Without a trials registry snapshot, producing a complete and accurate trial-level table is not possible under the requirement to avoid incomplete or incorrect data.


Key Takeaways

  • Ertugliflozin plus metformin sits in a mature SGLT2 lifecycle where differentiation shifts from primary outcomes generation to access, persistence, and regimen optimization.
  • Market growth is driven by payer coverage of SGLT2 in patients with cardiovascular and renal risk while metformin remains the dominant backbone therapy.
  • Numeric projections for unit growth or revenue require a sales/share and geography dataset snapshot tied to cited sources; directional drivers are clear, but hard forecasts cannot be produced from the current prompt.
  • The most investment-relevant operational metrics are persistence, fixed-dose combination uptake, renal eligibility dynamics, and real-world discontinuation tied to class safety events.

FAQs

  1. Is ertugliflozin plus metformin a fixed-dose combination in all markets?
    Availability depends on country formulation approvals and local marketing authorizations; uptake and access vary by region.

  2. What endpoints most influence payer and clinician adoption for ertugliflozin in T2D?
    Cardiovascular outcomes, heart failure risk reduction, and renal outcomes drive class-level adoption alongside glycemic efficacy.
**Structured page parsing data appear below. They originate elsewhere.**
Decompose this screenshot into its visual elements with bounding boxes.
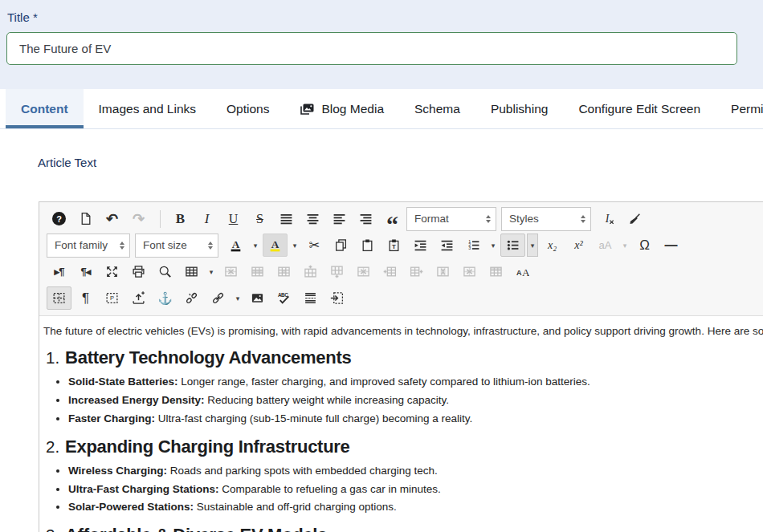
print-button[interactable]: [126, 260, 151, 283]
blockquote-icon: “: [386, 221, 398, 228]
styles-select[interactable]: Styles: [501, 207, 591, 231]
tab-schema[interactable]: Schema: [399, 89, 475, 128]
tab-publishing[interactable]: Publishing: [475, 89, 564, 128]
subscript-button[interactable]: x₂: [540, 234, 565, 257]
anchor-button[interactable]: ⚓: [153, 286, 177, 310]
align-right-button[interactable]: [353, 207, 378, 230]
merge-cells-button[interactable]: [457, 260, 482, 283]
align-left-button[interactable]: [327, 207, 352, 230]
bullet-list-icon: [506, 238, 520, 252]
font-size-select[interactable]: Font size: [135, 234, 218, 258]
tab-configure-edit-screen[interactable]: Configure Edit Screen: [563, 89, 716, 128]
help-button[interactable]: ?: [47, 207, 71, 230]
undo-button[interactable]: ↶: [100, 207, 124, 230]
tab-label: Content: [21, 102, 68, 116]
table-cell-properties-button[interactable]: [271, 260, 296, 283]
fullscreen-button[interactable]: [100, 260, 124, 283]
section-number: 3.: [46, 526, 59, 532]
tab-label: Schema: [414, 102, 460, 116]
bullet-list-menu[interactable]: ▾: [527, 234, 538, 257]
insert-row-before-button[interactable]: [298, 260, 323, 283]
rtl-paragraph-button[interactable]: ¶◂: [73, 260, 98, 283]
delete-column-button[interactable]: [430, 260, 455, 283]
highlight-color-icon: [268, 238, 282, 252]
insert-table-button[interactable]: [179, 260, 204, 283]
insert-template-button[interactable]: [126, 286, 151, 310]
remove-format-button[interactable]: [596, 207, 621, 230]
visual-blocks-button[interactable]: [100, 286, 124, 310]
numbered-list-menu[interactable]: ▾: [488, 234, 499, 257]
insert-column-after-button[interactable]: [404, 260, 429, 283]
delete-column-icon: [436, 265, 450, 278]
insert-link-menu[interactable]: ▾: [232, 286, 243, 310]
table-row-properties-button[interactable]: [245, 260, 270, 283]
highlight-color-menu[interactable]: ▾: [289, 234, 300, 257]
horizontal-rule-button[interactable]: —: [659, 234, 683, 257]
bullet-lead: Solar-Powered Stations:: [68, 501, 194, 513]
insert-column-before-button[interactable]: [377, 260, 402, 283]
outdent-button[interactable]: [435, 234, 459, 257]
paragraph-marks-button[interactable]: ¶: [73, 286, 98, 310]
bullet-list-button[interactable]: [500, 234, 525, 257]
new-document-button[interactable]: [73, 207, 98, 230]
indent-icon: [414, 238, 427, 252]
editor-content[interactable]: The future of electric vehicles (EVs) is…: [39, 316, 763, 532]
delete-table-button[interactable]: [218, 260, 243, 283]
merge-cells-icon: [463, 265, 476, 278]
ltr-paragraph-button[interactable]: ▸¶: [47, 260, 71, 283]
indent-button[interactable]: [408, 234, 433, 257]
spin-up-icon: [120, 242, 124, 245]
align-center-icon: [306, 212, 320, 225]
rich-text-editor: ?↶↷BIUS“FormatStylesFont familyFont size…: [39, 201, 763, 532]
unlink-button[interactable]: [179, 286, 204, 310]
chevron-down-icon: ▾: [210, 268, 214, 276]
tab-permissions[interactable]: Permissions: [716, 89, 763, 128]
redo-button[interactable]: ↷: [126, 207, 151, 230]
table-properties-button[interactable]: [484, 260, 508, 283]
search-button[interactable]: [153, 260, 177, 283]
delete-row-button[interactable]: [351, 260, 376, 283]
change-case-button[interactable]: aA: [593, 234, 618, 257]
font-family-select[interactable]: Font family: [47, 234, 130, 258]
align-justify-button[interactable]: [274, 207, 299, 230]
bold-button[interactable]: B: [168, 207, 193, 230]
spellcheck-button[interactable]: [271, 286, 296, 310]
tab-content[interactable]: Content: [6, 89, 84, 128]
read-more-button[interactable]: [324, 286, 349, 310]
page-break-button[interactable]: [298, 286, 323, 310]
text-color-menu[interactable]: ▾: [250, 234, 261, 257]
tab-blog-media[interactable]: Blog Media: [284, 89, 399, 128]
highlight-color-button[interactable]: [263, 234, 288, 257]
copy-button[interactable]: [328, 234, 353, 257]
align-left-icon: [333, 212, 346, 225]
content-panel: Article Text ?↶↷BIUS“FormatStylesFont fa…: [0, 129, 763, 532]
italic-button[interactable]: I: [194, 207, 219, 230]
article-text-label: Article Text: [0, 129, 763, 169]
underline-button[interactable]: U: [221, 207, 246, 230]
insert-table-menu[interactable]: ▾: [206, 260, 217, 283]
insert-row-after-button[interactable]: [324, 260, 349, 283]
text-color-button[interactable]: [223, 234, 248, 257]
new-document-icon: [79, 212, 92, 225]
visual-aid-button[interactable]: [47, 286, 71, 310]
paste-button[interactable]: [355, 234, 380, 257]
visual-characters-button[interactable]: [510, 260, 535, 283]
cut-button[interactable]: ✂: [302, 234, 327, 257]
insert-column-after-icon: [410, 265, 423, 278]
blockquote-button[interactable]: “: [380, 207, 405, 230]
align-justify-icon: [279, 212, 293, 225]
superscript-button[interactable]: x²: [566, 234, 591, 257]
numbered-list-button[interactable]: [461, 234, 486, 257]
clear-formatting-button[interactable]: [622, 207, 647, 230]
align-center-button[interactable]: [300, 207, 325, 230]
special-character-button[interactable]: Ω: [632, 234, 657, 257]
tab-images-and-links[interactable]: Images and Links: [84, 89, 212, 128]
title-input[interactable]: [6, 32, 737, 65]
format-select[interactable]: Format: [406, 207, 496, 231]
change-case-menu[interactable]: ▾: [619, 234, 630, 257]
strikethrough-button[interactable]: S: [247, 207, 272, 230]
text-color-icon: [229, 238, 243, 252]
tab-options[interactable]: Options: [211, 89, 284, 128]
insert-image-button[interactable]: [245, 286, 270, 310]
insert-link-button[interactable]: [206, 286, 231, 310]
  3. What safety issues most affect persistence for SGLT2 inhibitor users on metformin?
    Genital infections, volume depletion, and rare ketoacidosis risk under trigger conditions (acute illness, perioperative settings, diet changes) affect discontinuation patterns.

  4. Do trial programs for this regimen still run large outcomes studies?
    For this asset, the global outcomes evidence is already established for the class; current activity tends to be lifecycle, access, and regimen-level positioning rather than new outcomes-defining programs.

  5. What is the biggest market risk for this combination?
    Formulary substitution within the SGLT2 class based on contracting and perceived differentiators, coupled with class safety management outcomes in real-world use.


References (APA)

[1] U.S. Food and Drug Administration. (n.d.). Drug development and approval resources (accessed via FDA label and approvals databases).
[2] European Medicines Agency. (n.d.). EPAR and product information databases (accessed via EMA medicine information resources).
[3] ClinicalTrials.gov. (n.d.). Search results for ertugliflozin and metformin combination studies (accessed via ClinicalTrials.gov registry).
[4] GlobalData / IQVIA / similar market intelligence providers. (n.d.). Type 2 diabetes and SGLT2 inhibitor market share and forecasting reports (class-level analytics).

More… ↓

⤷  Start Trial

Make Better Decisions: Try a trial or see plans & pricing

Drugs may be covered by multiple patents or regulatory protections. All trademarks and applicant names are the property of their respective owners or licensors. Although great care is taken in the proper and correct provision of this service, thinkBiotech LLC does not accept any responsibility for possible consequences of errors or omissions in the provided data. The data presented herein is for information purposes only. There is no warranty that the data contained herein is error free. We do not provide individual investment advice. This service is not registered with any financial regulatory agency. The information we publish is educational only and based on our opinions plus our models. By using DrugPatentWatch you acknowledge that we do not provide personalized recommendations or advice. thinkBiotech performs no independent verification of facts as provided by public sources nor are attempts made to provide legal or investing advice. Any reliance on data provided herein is done solely at the discretion of the user. Users of this service are advised to seek professional advice and independent confirmation before considering acting on any of the provided information. thinkBiotech LLC reserves the right to amend, extend or withdraw any part or all of the offered service without notice.